Quel business model pour les nouvelles mobilités ?

Un service gratuit pour les usagers mais pas déficitaire ? Les experts des transports publics vous diront : impossible ! Pourtant certains s’y essayent. Quand le contenu finance le contenant, une nouvelle façon de voir l’avenir des nouvelles mobilités.

Peut-on financer le contenant par du contenu ? C’est une vraie question qui se pose dès lors qu’on s’intéresse au fonctionnement économique des nouvelles mobilités.

Les nouvelles mobilités représentent probablement l’aspect le plus excitant d’une industrie automobile et d’un secteur des transports en pleine mutation. En revanche, si ces deux secteurs traditionnels ont des modèles économiques qui semblent gravés dans le marbre, c’est loin d’être le cas pour les nouvelles mobilités.

La filière des nouvelles mobilités offre cette particularité de présenter une face très dynamique : nouveaux usages, start-up, déferlement de nouvelles solutions dans les centres urbains, levées de fond ; malheureusement ce dynamisme s’accompagne aussi de nombreux ratages, des acteurs qui ne vont pas au-delà de la première année, des phénomènes de consolidation etc…

RIP pour COUP, rival de CITYSCOOT qui a quitté la marché parisien…juste avant les grèves des transports…

Souvenons-nous du nombre d’opérateurs de vélos en free floating, qui ont quasiment tous désertés les marchés des grandes villes européennes devant le coût astronomique de maintenance des flottes de vélos.

Parlons aussi de Poolus cette app de covoiturage coréenne qui après avoir levé 18 M dollars de fonds et réalisé 3,7 millions de trajet est malgré tout au bord de la faillite. (source Koreantime.CO.KR)
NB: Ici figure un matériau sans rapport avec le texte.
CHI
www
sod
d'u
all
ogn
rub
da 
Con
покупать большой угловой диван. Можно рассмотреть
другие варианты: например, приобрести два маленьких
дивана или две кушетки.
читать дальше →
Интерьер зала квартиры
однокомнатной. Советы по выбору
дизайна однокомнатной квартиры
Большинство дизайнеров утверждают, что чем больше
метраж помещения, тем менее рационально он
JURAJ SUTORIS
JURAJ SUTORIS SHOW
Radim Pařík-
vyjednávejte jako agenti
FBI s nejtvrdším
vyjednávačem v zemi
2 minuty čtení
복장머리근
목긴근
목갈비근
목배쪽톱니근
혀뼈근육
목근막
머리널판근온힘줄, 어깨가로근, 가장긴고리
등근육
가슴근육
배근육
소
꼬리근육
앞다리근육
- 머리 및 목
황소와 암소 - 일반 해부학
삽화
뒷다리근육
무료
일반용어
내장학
La question du business model est devenue fondamentale si la filière veut revenir en seconde semaine et réellement perturber le jeu des acteurs traditionnels.

Nous vous proposons ici 3 exemples de business model qui interpellent :

Le premier est très évènementiel mais il constitue malgré tout une curiosité. UBER rend sa course gratuite en assurant la promotion du groupe de rap PNL. C’était en avril 2019 pour le lancement du dernier Opus du groupe. Ainsi une option PNL, disponible sur l’application de réservation de UBER permettait de réserver une course gratuite à condition d’y écouter le dernier album de PNL, tout juste sorti dans les bacs….enfin sur les plateformes de téléchargement disons. Un évènement, une clientèle captive, hyper ciblée, des données collectées : voilà de quoi équilibrer l’équation économique.
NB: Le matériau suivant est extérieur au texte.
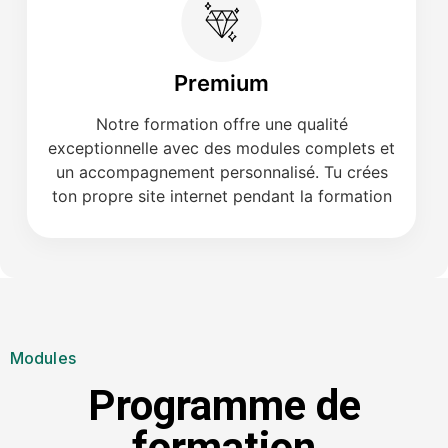
Premium
Notre formation offre une qualité
exceptionnelle avec des modules complets et
un accompagnement personnalisé. Tu crées
ton propre site internet pendant la formation
Modules
Programme de
formation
Notre deuxième exemple c’est précisément l’anti Uber ! C’est en tout cas ce que prétend Circuit, nouvelle solution de transport issue des cerveaux de deux consultants et accéléré par BMW Mini aux Etats Unis. Cette solution, mise en place en concertation avec des villes américaines (San Diego) se compose ainsi : un service gratuit pour les usagers, un transport 100% électrique, une offre de transport à la demande, à bord des chauffeurs salariés, le tout financé au départ par les recettes publicitaires des panneaux publicitaires à bord. Positionnée sur le micro transit, elle trouve sa pertinence sur un segment sur lequel les autres modes de transports ne se positionnement pas ou sont moins efficaces à savoir des courtes distances (environ 3 kilomètres).
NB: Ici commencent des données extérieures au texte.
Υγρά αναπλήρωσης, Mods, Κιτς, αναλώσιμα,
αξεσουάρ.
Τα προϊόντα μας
Le dernier acteur Wonka est Coréen et là aussi c’est la publicité embarquée à bord des véhicules qui sert à financer les courses des particuliers. Wonka ne possède pas sa propre flotte mais s’appuie sur les flottes d’autres loueurs, donc pas de coûts fixes mais plutôt à la fois un outil d’optimisation pour les autres loueurs et un outil de mobilité individuelle gratuit pour les particuliers.